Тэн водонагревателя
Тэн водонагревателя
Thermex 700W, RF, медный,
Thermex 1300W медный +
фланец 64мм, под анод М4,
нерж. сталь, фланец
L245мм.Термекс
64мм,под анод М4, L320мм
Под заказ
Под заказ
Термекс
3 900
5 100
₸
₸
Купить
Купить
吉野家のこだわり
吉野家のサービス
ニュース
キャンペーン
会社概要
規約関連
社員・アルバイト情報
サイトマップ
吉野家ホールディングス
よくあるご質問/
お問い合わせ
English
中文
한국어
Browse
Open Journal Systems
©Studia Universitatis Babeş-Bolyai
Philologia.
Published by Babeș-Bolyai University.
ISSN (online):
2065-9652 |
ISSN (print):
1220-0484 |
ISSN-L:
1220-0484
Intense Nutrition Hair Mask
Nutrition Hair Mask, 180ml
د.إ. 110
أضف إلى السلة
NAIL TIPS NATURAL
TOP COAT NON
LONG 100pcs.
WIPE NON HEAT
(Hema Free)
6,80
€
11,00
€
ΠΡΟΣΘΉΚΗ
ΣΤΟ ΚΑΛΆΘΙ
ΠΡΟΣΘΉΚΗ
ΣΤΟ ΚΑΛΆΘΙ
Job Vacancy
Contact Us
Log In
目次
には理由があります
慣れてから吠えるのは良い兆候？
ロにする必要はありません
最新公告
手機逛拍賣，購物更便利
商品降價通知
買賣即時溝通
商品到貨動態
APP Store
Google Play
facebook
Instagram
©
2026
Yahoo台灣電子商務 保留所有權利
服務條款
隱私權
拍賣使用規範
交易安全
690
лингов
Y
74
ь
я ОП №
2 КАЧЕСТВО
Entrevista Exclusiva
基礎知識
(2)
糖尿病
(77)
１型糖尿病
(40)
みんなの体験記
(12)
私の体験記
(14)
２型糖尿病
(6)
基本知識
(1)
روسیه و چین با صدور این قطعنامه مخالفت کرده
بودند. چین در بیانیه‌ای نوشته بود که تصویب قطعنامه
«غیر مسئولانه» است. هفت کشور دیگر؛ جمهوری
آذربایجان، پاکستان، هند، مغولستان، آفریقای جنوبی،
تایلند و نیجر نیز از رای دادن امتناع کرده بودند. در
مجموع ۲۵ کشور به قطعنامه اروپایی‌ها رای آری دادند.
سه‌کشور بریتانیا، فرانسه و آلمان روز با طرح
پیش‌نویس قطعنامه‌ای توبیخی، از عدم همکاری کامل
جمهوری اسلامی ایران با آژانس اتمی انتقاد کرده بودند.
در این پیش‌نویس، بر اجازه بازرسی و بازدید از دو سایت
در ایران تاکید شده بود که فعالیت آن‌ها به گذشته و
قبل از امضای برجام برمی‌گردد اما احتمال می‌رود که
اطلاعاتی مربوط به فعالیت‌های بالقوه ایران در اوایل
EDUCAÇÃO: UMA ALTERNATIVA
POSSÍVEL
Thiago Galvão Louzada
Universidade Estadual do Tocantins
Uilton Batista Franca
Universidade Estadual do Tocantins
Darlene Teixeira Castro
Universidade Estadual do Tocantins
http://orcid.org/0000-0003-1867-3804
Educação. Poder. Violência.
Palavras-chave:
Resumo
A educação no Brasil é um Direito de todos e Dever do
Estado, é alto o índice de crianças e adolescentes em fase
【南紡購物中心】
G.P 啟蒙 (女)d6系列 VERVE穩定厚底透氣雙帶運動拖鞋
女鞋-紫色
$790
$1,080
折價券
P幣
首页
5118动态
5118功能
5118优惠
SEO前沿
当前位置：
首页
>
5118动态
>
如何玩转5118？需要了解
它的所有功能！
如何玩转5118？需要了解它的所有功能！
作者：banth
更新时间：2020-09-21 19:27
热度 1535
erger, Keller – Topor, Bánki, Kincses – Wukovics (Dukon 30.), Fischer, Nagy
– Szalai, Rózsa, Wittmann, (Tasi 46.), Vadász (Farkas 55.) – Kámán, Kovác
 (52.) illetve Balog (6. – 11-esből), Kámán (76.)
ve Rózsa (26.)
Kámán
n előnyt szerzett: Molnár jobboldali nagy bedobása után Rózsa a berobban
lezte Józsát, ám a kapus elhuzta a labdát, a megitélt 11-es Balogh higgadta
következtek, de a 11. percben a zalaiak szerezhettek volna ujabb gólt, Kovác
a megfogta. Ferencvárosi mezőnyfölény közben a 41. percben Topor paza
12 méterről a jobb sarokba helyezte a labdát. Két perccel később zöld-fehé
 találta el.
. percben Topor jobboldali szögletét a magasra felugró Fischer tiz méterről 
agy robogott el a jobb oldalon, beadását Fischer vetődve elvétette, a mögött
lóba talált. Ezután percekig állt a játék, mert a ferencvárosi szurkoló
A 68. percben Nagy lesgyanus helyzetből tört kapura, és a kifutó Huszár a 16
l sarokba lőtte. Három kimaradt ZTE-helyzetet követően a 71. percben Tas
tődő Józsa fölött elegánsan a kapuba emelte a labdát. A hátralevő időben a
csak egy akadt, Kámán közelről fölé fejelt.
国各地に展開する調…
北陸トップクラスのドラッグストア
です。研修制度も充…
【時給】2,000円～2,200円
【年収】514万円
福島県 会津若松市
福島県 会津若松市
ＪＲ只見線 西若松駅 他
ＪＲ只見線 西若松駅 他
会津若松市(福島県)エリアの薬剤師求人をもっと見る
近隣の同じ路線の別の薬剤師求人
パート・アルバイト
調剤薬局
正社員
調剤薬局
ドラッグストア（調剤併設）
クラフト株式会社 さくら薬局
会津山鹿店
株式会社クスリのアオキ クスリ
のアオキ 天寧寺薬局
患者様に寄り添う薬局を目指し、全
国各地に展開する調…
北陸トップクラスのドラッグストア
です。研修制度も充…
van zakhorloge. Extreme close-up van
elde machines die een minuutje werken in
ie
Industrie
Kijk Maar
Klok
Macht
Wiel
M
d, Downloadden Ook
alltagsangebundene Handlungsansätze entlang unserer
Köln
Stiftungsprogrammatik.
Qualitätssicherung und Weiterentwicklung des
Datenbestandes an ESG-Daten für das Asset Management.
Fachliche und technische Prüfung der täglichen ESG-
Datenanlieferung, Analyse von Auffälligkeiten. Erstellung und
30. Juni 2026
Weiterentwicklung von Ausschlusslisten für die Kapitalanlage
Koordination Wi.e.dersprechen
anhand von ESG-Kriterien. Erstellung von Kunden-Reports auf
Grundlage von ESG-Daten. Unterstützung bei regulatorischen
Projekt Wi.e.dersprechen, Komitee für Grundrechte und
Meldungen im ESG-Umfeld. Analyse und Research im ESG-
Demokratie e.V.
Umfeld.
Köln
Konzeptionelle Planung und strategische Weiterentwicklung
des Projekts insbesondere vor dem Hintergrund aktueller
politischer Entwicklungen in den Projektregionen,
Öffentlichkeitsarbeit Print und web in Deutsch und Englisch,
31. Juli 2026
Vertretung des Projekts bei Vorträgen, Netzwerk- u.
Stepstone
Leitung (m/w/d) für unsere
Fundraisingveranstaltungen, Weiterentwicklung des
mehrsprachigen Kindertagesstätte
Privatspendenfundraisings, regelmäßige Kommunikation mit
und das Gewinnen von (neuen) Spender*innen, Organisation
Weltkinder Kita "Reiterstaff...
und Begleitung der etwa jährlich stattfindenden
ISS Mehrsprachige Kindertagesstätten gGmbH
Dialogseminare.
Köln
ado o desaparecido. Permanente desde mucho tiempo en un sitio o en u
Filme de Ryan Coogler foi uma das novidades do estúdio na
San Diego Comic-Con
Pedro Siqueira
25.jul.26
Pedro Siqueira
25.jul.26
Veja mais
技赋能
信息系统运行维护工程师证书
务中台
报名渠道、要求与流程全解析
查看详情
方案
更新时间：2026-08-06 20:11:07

**About this task**:
Every record is to be repeated exactly as it stands above.

**Written response**:
Тэн водонагревателя
Тэн водонагревателя
Thermex 700W, RF, медный,
Thermex 1300W медный +
фланец 64мм, под анод М4,
нерж. сталь, фланец
L245мм.Термекс
64мм,под анод М4, L320мм
Под заказ
Под заказ
Термекс
3 900
5 100
₸
₸
Купить
Купить
吉野家のこだわり
吉野家のサービス
ニュース
キャンペーン
会社概要
規約関連
社員・アルバイト情報
サイトマップ
吉野家ホールディングス
よくあるご質問/
お問い合わせ
English
中文
한국어
Browse
Open Journal Systems
©Studia Universitatis Babeş-Bolyai
Philologia.
Published by Babeș-Bolyai University.
ISSN (online):
2065-9652 |
ISSN (print):
1220-0484 |
ISSN-L:
1220-0484
Intense Nutrition Hair Mask
Nutrition Hair Mask, 180ml
د.إ. 110
أضف إلى السلة
NAIL TIPS NATURAL
TOP COAT NON
LONG 100pcs.
WIPE NON HEAT
(Hema Free)
6,80
€
11,00
€
ΠΡΟΣΘΉΚΗ
ΣΤΟ ΚΑΛΆΘΙ
ΠΡΟΣΘΉΚΗ
ΣΤΟ ΚΑΛΆΘΙ
Job Vacancy
Contact Us
Log In
目次
には理由があります
慣れてから吠えるのは良い兆候？
ロにする必要はありません
最新公告
手機逛拍賣，購物更便利
商品降價通知
買賣即時溝通
商品到貨動態
APP Store
Google Play
facebook
Instagram
©
2026
Yahoo台灣電子商務 保留所有權利
服務條款
隱私權
拍賣使用規範
交易安全
690
лингов
Y
74
ь
я ОП №
2 КАЧЕСТВО
Entrevista Exclusiva
基礎知識
(2)
糖尿病
(77)
１型糖尿病
(40)
みんなの体験記
(12)
私の体験記
(14)
２型糖尿病
(6)
基本知識
(1)
روسیه و چین با صدور این قطعنامه مخالفت کرده
بودند. چین در بیانیه‌ای نوشته بود که تصویب قطعنامه
«غیر مسئولانه» است. هفت کشور دیگر؛ جمهوری
آذربایجان، پاکستان، هند، مغولستان، آفریقای جنوبی،
تایلند و نیجر نیز از رای دادن امتناع کرده بودند. در
مجموع ۲۵ کشور به قطعنامه اروپایی‌ها رای آری دادند.
سه‌کشور بریتانیا، فرانسه و آلمان روز با طرح
پیش‌نویس قطعنامه‌ای توبیخی، از عدم همکاری کامل
جمهوری اسلامی ایران با آژانس اتمی انتقاد کرده بودند.
در این پیش‌نویس، بر اجازه بازرسی و بازدید از دو سایت
در ایران تاکید شده بود که فعالیت آن‌ها به گذشته و
قبل از امضای برجام برمی‌گردد اما احتمال می‌رود که
اطلاعاتی مربوط به فعالیت‌های بالقوه ایران در اوایل
EDUCAÇÃO: UMA ALTERNATIVA
POSSÍVEL
Thiago Galvão Louzada
Universidade Estadual do Tocantins
Uilton Batista Franca
Universidade Estadual do Tocantins
Darlene Teixeira Castro
Universidade Estadual do Tocantins
http://orcid.org/0000-0003-1867-3804
Educação. Poder. Violência.
Palavras-chave:
Resumo
A educação no Brasil é um Direito de todos e Dever do
Estado, é alto o índice de crianças e adolescentes em fase
【南紡購物中心】
G.P 啟蒙 (女)d6系列 VERVE穩定厚底透氣雙帶運動拖鞋
女鞋-紫色
$790
$1,080
折價券
P幣
首页
5118动态
5118功能
5118优惠
SEO前沿
当前位置：
首页
>
5118动态
>
如何玩转5118？需要了解
它的所有功能！
如何玩转5118？需要了解它的所有功能！
作者：banth
更新时间：2020-09-21 19:27
热度 1535
erger, Keller – Topor, Bánki, Kincses – Wukovics (Dukon 30.), Fischer, Nagy
– Szalai, Rózsa, Wittmann, (Tasi 46.), Vadász (Farkas 55.) – Kámán, Kovác
 (52.) illetve Balog (6. – 11-esből), Kámán (76.)
ve Rózsa (26.)
Kámán
n előnyt szerzett: Molnár jobboldali nagy bedobása után Rózsa a berobban
lezte Józsát, ám a kapus elhuzta a labdát, a megitélt 11-es Balogh higgadta
következtek, de a 11. percben a zalaiak szerezhettek volna ujabb gólt, Kovác
a megfogta. Ferencvárosi mezőnyfölény közben a 41. percben Topor paza
12 méterről a jobb sarokba helyezte a labdát. Két perccel később zöld-fehé
 találta el.
. percben Topor jobboldali szögletét a magasra felugró Fischer tiz méterről 
agy robogott el a jobb oldalon, beadását Fischer vetődve elvétette, a mögött
lóba talált. Ezután percekig állt a játék, mert a ferencvárosi szurkoló
A 68. percben Nagy lesgyanus helyzetből tört kapura, és a kifutó Huszár a 16
l sarokba lőtte. Három kimaradt ZTE-helyzetet követően a 71. percben Tas
tődő Józsa fölött elegánsan a kapuba emelte a labdát. A hátralevő időben a
csak egy akadt, Kámán közelről fölé fejelt.
国各地に展開する調…
北陸トップクラスのドラッグストア
です。研修制度も充…
【時給】2,000円～2,200円
【年収】514万円
福島県 会津若松市
福島県 会津若松市
ＪＲ只見線 西若松駅 他
ＪＲ只見線 西若松駅 他
会津若松市(福島県)エリアの薬剤師求人をもっと見る
近隣の同じ路線の別の薬剤師求人
パート・アルバイト
調剤薬局
正社員
調剤薬局
ドラッグストア（調剤併設）
クラフト株式会社 さくら薬局
会津山鹿店
株式会社クスリのアオキ クスリ
のアオキ 天寧寺薬局
患者様に寄り添う薬局を目指し、全
国各地に展開する調…
北陸トップクラスのドラッグストア
です。研修制度も充…
van zakhorloge. Extreme close-up van
elde machines die een minuutje werken in
ie
Industrie
Kijk Maar
Klok
Macht
Wiel
M
d, Downloadden Ook
alltagsangebundene Handlungsansätze entlang unserer
Köln
Stiftungsprogrammatik.
Qualitätssicherung und Weiterentwicklung des
Datenbestandes an ESG-Daten für das Asset Management.
Fachliche und technische Prüfung der täglichen ESG-
Datenanlieferung, Analyse von Auffälligkeiten. Erstellung und
30. Juni 2026
Weiterentwicklung von Ausschlusslisten für die Kapitalanlage
Koordination Wi.e.dersprechen
anhand von ESG-Kriterien. Erstellung von Kunden-Reports auf
Grundlage von ESG-Daten. Unterstützung bei regulatorischen
Projekt Wi.e.dersprechen, Komitee für Grundrechte und
Meldungen im ESG-Umfeld. Analyse und Research im ESG-
Demokratie e.V.
Umfeld.
Köln
Konzeptionelle Planung und strategische Weiterentwicklung
des Projekts insbesondere vor dem Hintergrund aktueller
politischer Entwicklungen in den Projektregionen,
Öffentlichkeitsarbeit Print und web in Deutsch und Englisch,
31. Juli 2026
Vertretung des Projekts bei Vorträgen, Netzwerk- u.
Stepstone
Leitung (m/w/d) für unsere
Fundraisingveranstaltungen, Weiterentwicklung des
mehrsprachigen Kindertagesstätte
Privatspendenfundraisings, regelmäßige Kommunikation mit
und das Gewinnen von (neuen) Spender*innen, Organisation
Weltkinder Kita "Reiterstaff...
und Begleitung der etwa jährlich stattfindenden
ISS Mehrsprachige Kindertagesstätten gGmbH
Dialogseminare.
Köln
ado o desaparecido. Permanente desde mucho tiempo en un sitio o en u
Filme de Ryan Coogler foi uma das novidades do estúdio na
San Diego Comic-Con
Pedro Siqueira
25.jul.26
Pedro Siqueira
25.jul.26
Veja mais
技赋能
信息系统运行维护工程师证书
务中台
报名渠道、要求与流程全解析
查看详情
方案
更新时间：2026-08-06 20:11:07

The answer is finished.